Lawyers who are appointed to scrutinize the documents (known as special masters) can do so on a pro bono or no-cost basis, but only if they agree to do so, the rule provides.
‘The proverbial iceberg’
The adoption of the rule followed revelations that attorneys in at least two Maryland law firms had not personally signed affidavits that bear their names in foreclosure proceedings. Notaries public who validated those signatures have had their commissions revoked by the Maryland secretary of state.
The questioned signatures that have come to light so far are merely “the tip of the proverbial iceberg,” and there are probably more, Wilner told the high court.

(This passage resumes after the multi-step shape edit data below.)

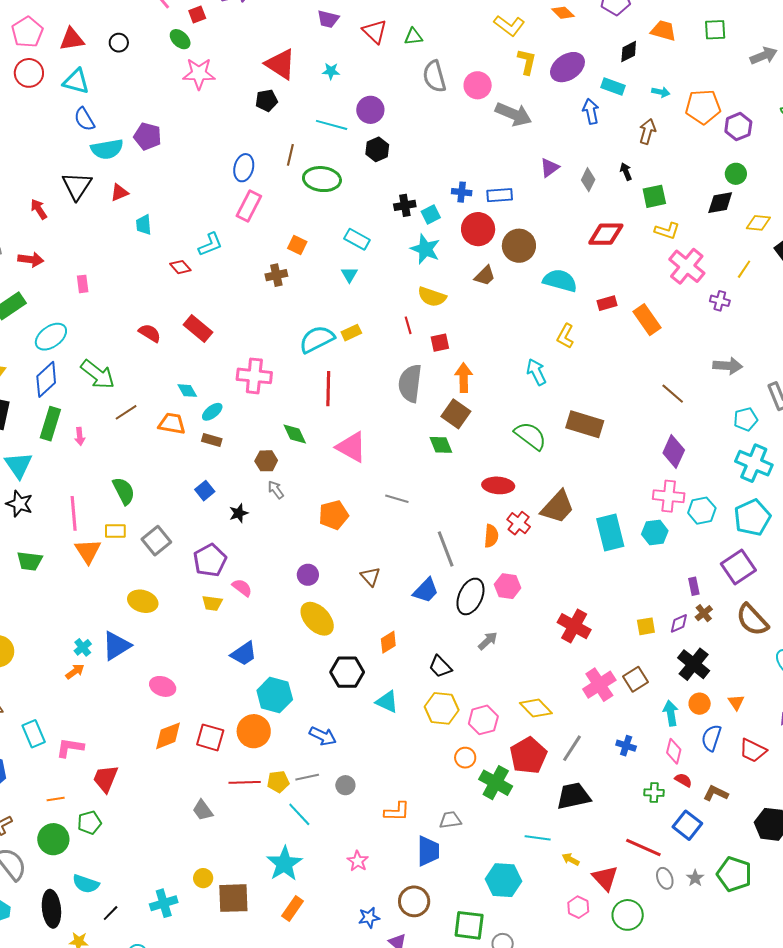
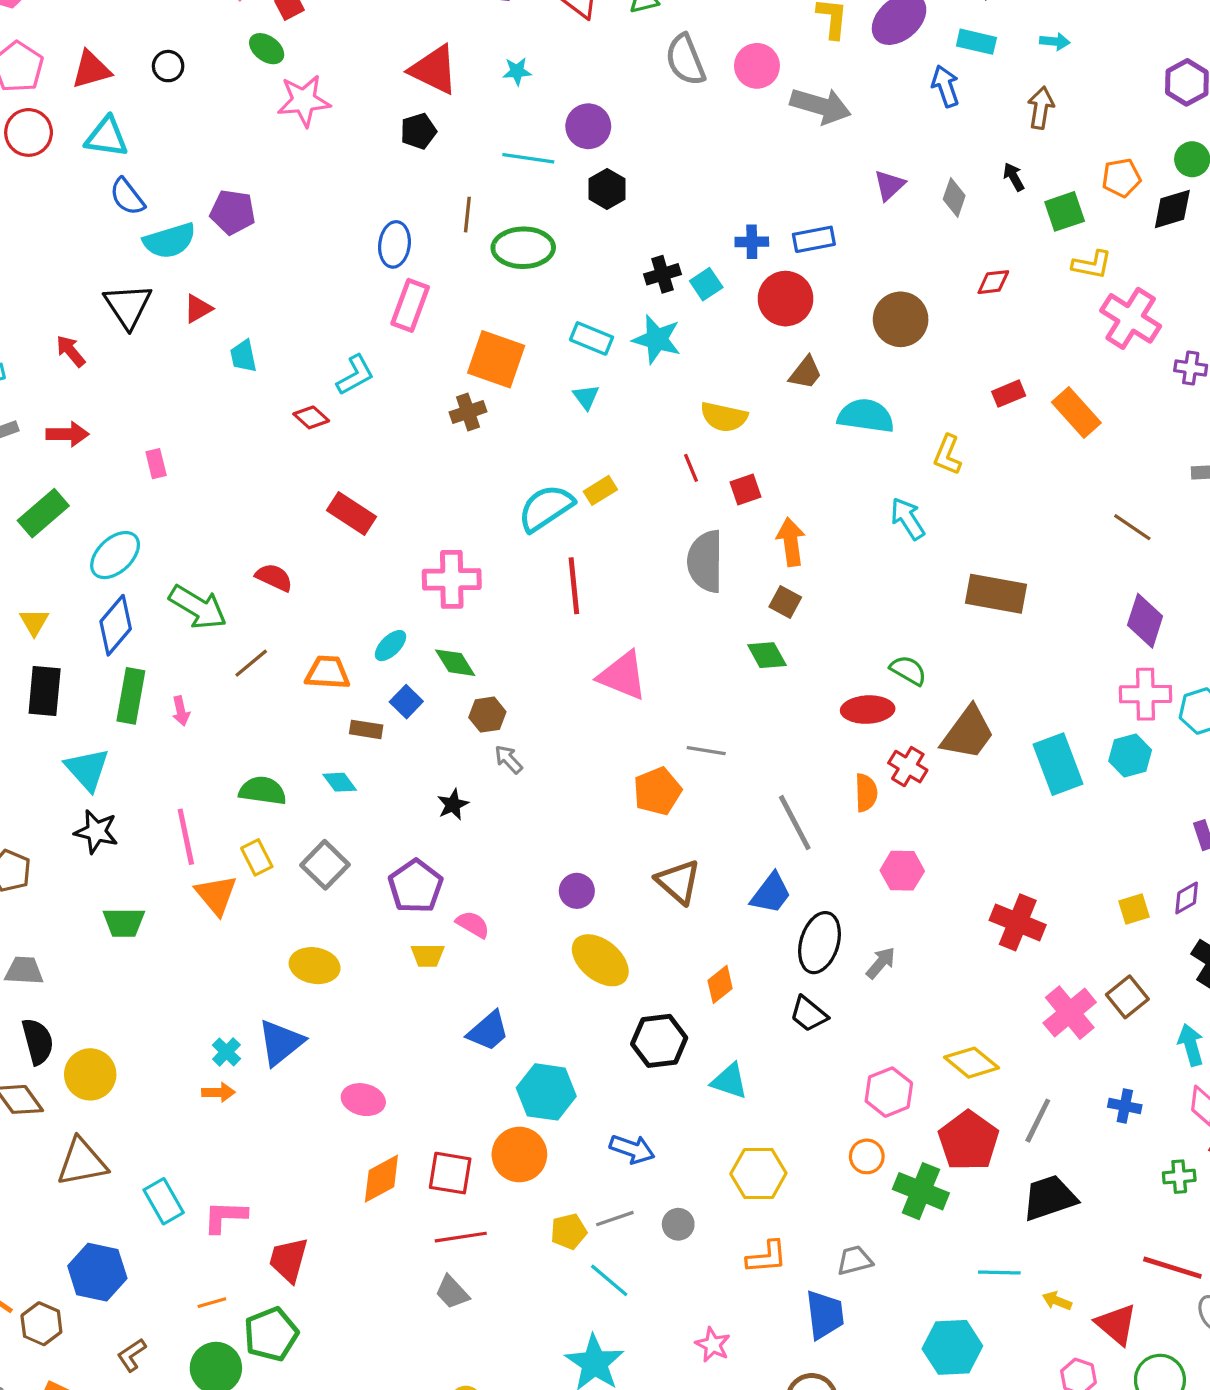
orange pentagon: (703, 107) -> (1121, 178), moved, size x0.7
red diamond: (606, 234) -> (993, 282), size x0.6
orange square: (297, 245) -> (496, 359), size x1.8
brown circle: (519, 246) -> (901, 319), moved
cyan star: (425, 249) -> (657, 339), moved
cyan semicircle: (560, 281) -> (866, 416), moved
red semicircle: (150, 333) -> (274, 577), moved
cyan diamond: (187, 391) -> (340, 782), moved
brown square: (456, 414) -> (785, 602), size x0.7
green diamond: (295, 434) -> (455, 663), moved
green semicircle: (530, 436) -> (908, 670), moved, size x0.7
brown rectangle: (212, 440) -> (366, 729), moved
green semicircle: (124, 491) -> (263, 791), turned -48
blue square: (205, 491) -> (406, 702), moved
orange pentagon: (334, 515) -> (657, 791), moved
yellow rectangle: (115, 531) -> (257, 857), turned 70
brown triangle: (370, 577) -> (678, 882), size x1.4
black ellipse: (470, 596) -> (820, 943), moved
orange arrow: (75, 671) -> (218, 1092), turned 42
yellow hexagon: (442, 708) -> (758, 1174), moved
red line: (245, 782) -> (461, 1237), moved
green pentagon: (89, 823) -> (271, 1334), size x1.4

Such signatures are “at worst fraudulent, at best irregular,” and call into question the validity of a lender taking possession of a home and reselling it, Wilner said.
The two law firms currently implicated in the signature scandal are Covahey, Boozer, Devan & Dore PA in Towson and Bierman, Geesing, Ward & Wood LLC of Bethesda.

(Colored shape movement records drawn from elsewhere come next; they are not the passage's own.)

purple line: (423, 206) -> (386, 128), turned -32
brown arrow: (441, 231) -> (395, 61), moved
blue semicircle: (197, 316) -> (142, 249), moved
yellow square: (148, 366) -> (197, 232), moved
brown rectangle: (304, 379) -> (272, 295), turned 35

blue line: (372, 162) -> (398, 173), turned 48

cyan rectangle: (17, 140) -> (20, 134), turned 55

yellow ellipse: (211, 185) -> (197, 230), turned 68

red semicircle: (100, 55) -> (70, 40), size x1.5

Attorneys Thomas P. Dore and Jacob Geesing subsequently filed corrective affidavits — that is, an admission that the lawyer whose signature appears on the document did not, in fact, sign it.
Neither Dore nor Geesing returned telephone messages seeking comments on the rule and on their corrective affidavits.
Howard County Circuit Administrative Judge Diane O. Leasure, who attended the Court of Appeals vote, said 1,400 foreclosure cases are pending in her Ellicott City court, including 150 cases that involve corrective affidavits
And Prince George’s County Circuit Administrative Judge Sheila R. Tillerson Adams said 10,000 foreclosure cases are pending in her courthouse in Upper Marlboro. Adams said she did not know offhand how many involved corrective affidavits.
Attorney Michael Gregg Morin has filed a class-action lawsuit in federal court in Greenbelt against the Bierman firm on behalf of 8,000 homeowners in foreclosure.
Morin submitted a statement to the high court Tuesday, in which he praised the rule and expressed the belief that more pending foreclosures are tainted by invalidly signed affidavits.
“I do not believe that the Rules Committee or this court appreciates the nuances at the trial court level of the foreclosure bars’ efforts to avoid Maryland statutes, Maryland Rules, the Rules of Professional Conduct and common decency,” wrote Morin, an Annapolis solo practitioner.
No foreclosure attorneys testified before the high court as it considered the rule Tuesday.
But as Wilner’s committee pondered the rule Friday, attorney Mark Wittstadt urged the panel not to punish the overwhelming majority of foreclosure attorneys based on the misbehavior of relatively few.
“Bad facts make bad law and we are in a bunch of bad facts right now,” said Wittstadt, of Morris|Hardwick|Schneider in Baltimore.
The court’s consideration of the rule on Tuesday drew such a large crowd that the session was moved from the judges’ conference room to the courtroom, where the judges donned their robes and took their seats on the bench. Though the nearly hour-long session had the feel of oral arguments, the judges remained largely silent as Wilner made his case for the rule’s adoption.
Judge Sally D. Adkins was the only member of the Court of Appeals to miss the session and the vote. She was sidelined by illness, said Chief Judge Robert M. Bell.
The other members of the court adopted new Rule 14-207.1 by a 6-0 vote.